Learn how to build and enhance pie charts using Python’s Matplotlib and Pandas libraries. Discover practical code examples and essential design tips to create clear, readable visuals.
Apr 17, 2025  · 7 min read

Pie charts are one of the most popular plots for visualizing proportions. You will probably know them by now, but if you don’t, just imagine a big pie, or a round Swiss cheese, cut into slices of different sizes. 

Python offers multiple ways to create pie charts. In this tutorial, we will focus on how to create pie charts in Python using Matplotlib and Pandas, two of the most popular data analysis packages in Python. We will structure the article by method, so you can focus on the approach and syntax that fits better in your workflow. 

In addition to these methods, we will provide some tips to enhance the, troubleshooting, accessibility, and usability of pie charts. Finally, we will also consider other chart alternatives that may be more suitable than pie charts in certain scenarios.

Ways to Create Pie Charts in Python 

I’ll show you two different ways to create a Python pie chart, and you can decide for yourself which method you prefer. Both are popular and good options, so you can’t go wrong. 

Method 1: Pie charts with Matplotlib

Let’s start analyzing how to create a pie chart with Matplotlib. 

For this section, we will analyze data about the different courses available in the DataCamp course catalog, which you can find here. (I looked through the catalog and counted up the number of courses available in each technology and created a table with this info.)

How to create the chart

To create our first pie chart with Matplotlib, we can use the plt.pie() function. We will use a list of the number of courses available for different data and AI technologies (each representing the wedge size), as well as a second list containing the names of the technologies, which will be included in the chart using the labels parameter. Alternatively, we can use plt.legend() to add a separate legend.

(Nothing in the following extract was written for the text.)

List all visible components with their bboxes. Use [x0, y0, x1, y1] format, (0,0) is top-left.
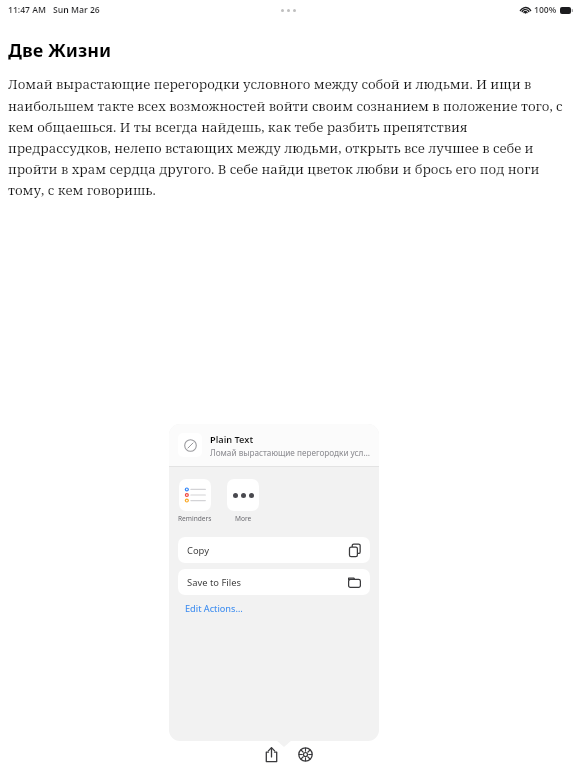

As usual, don’t forget to run the plt.show() at the end of your code to display the Matplotlib plot correctly.

import pandas as pd
import matplotlib.pyplot as plt

courses = [164, 127, 31, 31,12, 11]
labels = ['Python','R','SQL','Power BI','Excel','ChatGPT']
dictionary = {'courses':courses, 'labels':labels}
python_pie_chart_df = pd.DataFrame(dictionary)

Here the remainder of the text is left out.